How many times have we heard these lamentations from people we know? I myself have uttered similar words in a few past relationships.
Mostly, you hear such sentiments from teenagers or other young people who are new to relationships. It has been said that experience is the best teacher, and this is what makes parents and other adults credible sources of advice.
Whether we have lived life perfectly or not, we can advise the youth with tidbits of wisdom learned through years of experience. I have learned quite a few things through almost 50 years of living and retrospection. I look honestly at what shortcomings I have had, and how I may have made things different.
One of the biggest revelations is that many of the things my own parents and other adults told me when I was younger have been proven correct.
How much time, effort and even heartache I could have saved, if my teen brain had been open to “old people’s advice.” So now, I still listen and glean whatever information I can get from my seniors. I recognize that it is truly important. In turn, I also share knowledge with my kids and other youngsters when I can (if they are willing to listen).

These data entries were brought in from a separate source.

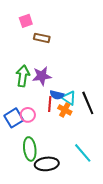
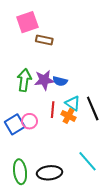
pink square: (26, 21) -> (27, 22), size x1.5
blue semicircle: (57, 95) -> (60, 81), moved
green ellipse: (30, 149) -> (20, 172), moved

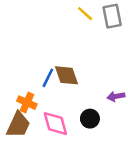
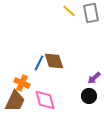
purple arrow: (116, 96) -> (94, 78), turned -32
black circle: (90, 119) -> (89, 96), moved

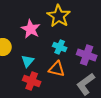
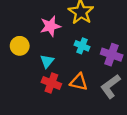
pink star: (31, 29) -> (50, 26), turned 30
orange triangle: (57, 69) -> (79, 82), moved

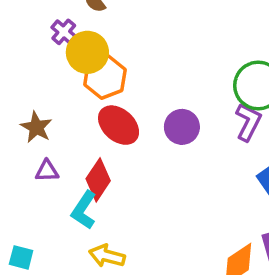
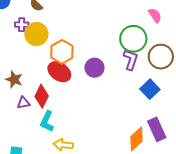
purple cross: (64, 32) -> (22, 25), turned -32
orange hexagon: (105, 77) -> (62, 52), moved
red diamond: (98, 180) -> (42, 96), moved

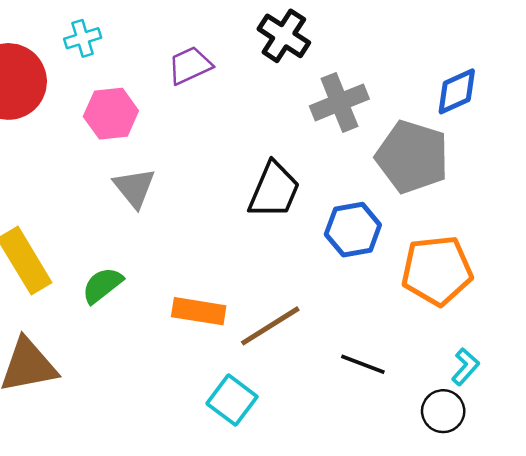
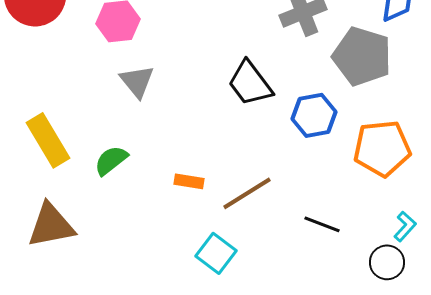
black trapezoid: (274, 190) -> (250, 83), turned 120
orange rectangle: (199, 311) -> (189, 181), size x0.7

I have been a father for 20 years and an actor for 24 years. Many young actors have played my children on television and in the movies. They ask for my advice for things like acting and such, but I have also been asked for opinion about their not-so-smooth relationships. I repeat to them the words of guidance that my grandparents, parents, uncles and aunts gave me (with the addition of my own experiences).
In the present
See people as they really are, not what they could become someday in the future. Take a good, honest look at them, and then accept that that is how they are now. You may not like them for who they are today. You eat, breathe, live and love in the present, not in the future.

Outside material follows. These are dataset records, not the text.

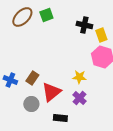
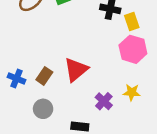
yellow star: (79, 77) -> (132, 92), moved
red triangle: (51, 92) -> (76, 70), moved

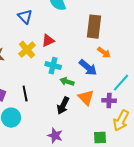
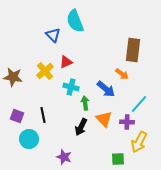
blue triangle: (25, 17) -> (53, 35), moved
brown rectangle: (94, 27) -> (133, 50), moved
green arrow: (67, 82) -> (85, 103), turned 64
purple star: (55, 136) -> (64, 157), moved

The big mistake that people make at the start of a relationship is to unrealistically see people as how we hope they will become someday. We see the other person through those notorious rose-tinted glasses, through which we see and magnify their good traits, and miss or minimize things that may not be to our liking. We see only what we want to see, and are blind to what we do not want to see.

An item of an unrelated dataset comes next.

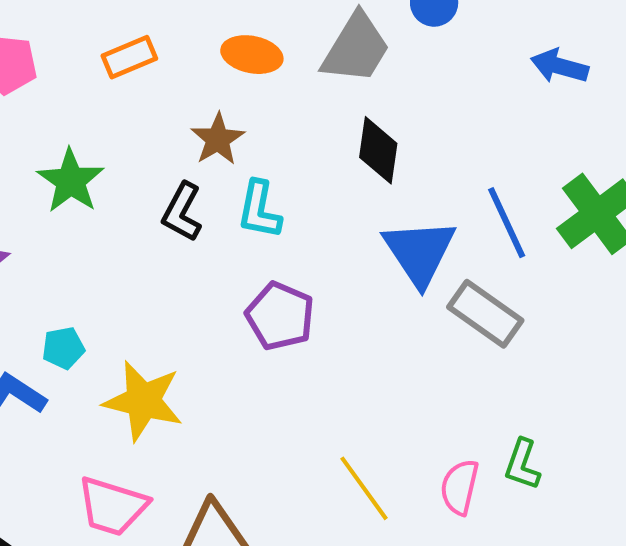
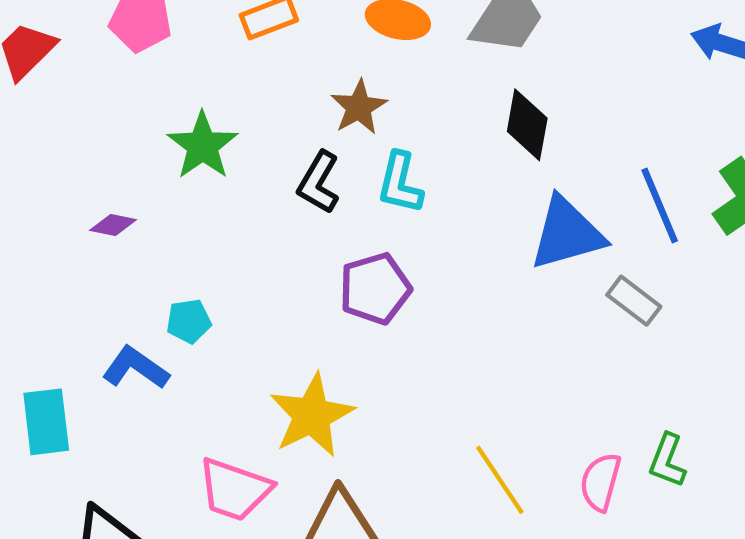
blue triangle: (419, 252) -> (567, 233), turned 46
gray rectangle: (485, 314) -> (634, 301), size x0.7
purple pentagon: (280, 316) -> (375, 289), moved, turned 30
yellow star: (143, 401) -> (312, 415), moved, turned 30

This is the reason someone ends up with a certain person, while all their friends wonder how it happened. Then one day (hopefully after not too much pain and heartache), we wake up and see the reality of who they are and what they do to us. We wonder how they changed so much, when they may have been that way the whole time.
This is the time your friends say things like, “I wanted to tell you but could not,” or “I wondered what you saw in him/her.” Often we may end up saying, “Mom was right, after all.”
Personality development trainer Marina Benipayo has often advised her students not to like a person just because he/she likes you. A person may like you or love you, but that does not mean he or she is right for you. Your friends may think that you and another friend are bagay, but that may only hold true visually. If your personality and upbringing clash, that is often a red flag.
We end up in trouble when we have unrealistic expectations of others. You cannot make a person a winner by being the most supportive cheerleader. The University of the Philippines cheerleading team has won multiple championships, but its basketball team has not won a title in a long time. One’s effort does not directly affect the other’s success.
Trust your intuition. We often know other people through this. The truth is the truth. I have found that my initial feeling about other people has often been right. Whenever I have second-guessed my intuition and given people the benefit of the doubt, I have suffered.
Do not make the mistake of thinking you can help a person change. This is the puppy-dog syndrome, in which we think we can sympathize with a misunderstood individual and help in his or her self-realization. It is not your job to reform other people. That is their job. If you make it your responsibility, your efforts are doomed to fail.
Do not measure your own worth as a person based on how much you can help improve other people. If they do not reach your standards, you may end up resenting them, when they are just being themselves. They will also resent you for insisting that they make the changes that you want.
The only person that you can actually change is yourself. If you want a good life, you should work on yourself to be the best that you can be. Studies show that you can change someone else by just 5 percent, but you can change yourself by 50 percent. Encourage and love others, but let them work on their own improvement. Your own growth is where you should concentrate your efforts.
Other people will learn to be better when they are ready to learn. You are free to believe in people’s potential to become their best. But see and accept other people as they are.